[INPUT — start]

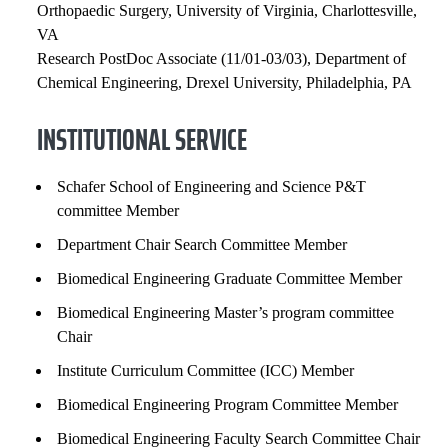
Orthopaedic Surgery, University of Virginia, Charlottesville,
VA
Research PostDoc Associate (11/01-03/03), Department of
Chemical Engineering, Drexel University, Philadelphia, PA
INSTITUTIONAL SERVICE
Schafer School of Engineering and Science P&T
committee Member
Department Chair Search Committee Member
Biomedical Engineering Graduate Committee Member
Biomedical Engineering Master’s program committee
Chair
Institute Curriculum Committee (ICC) Member
Biomedical Engineering Program Committee Member
Biomedical Engineering Faculty Search Committee Chair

[INPUT — finish]

● **TASK STATEMENT**: Working through the records above, establish how many lines contain the string "University", and reply with the number by itself.

● **TASK RESULT**: 2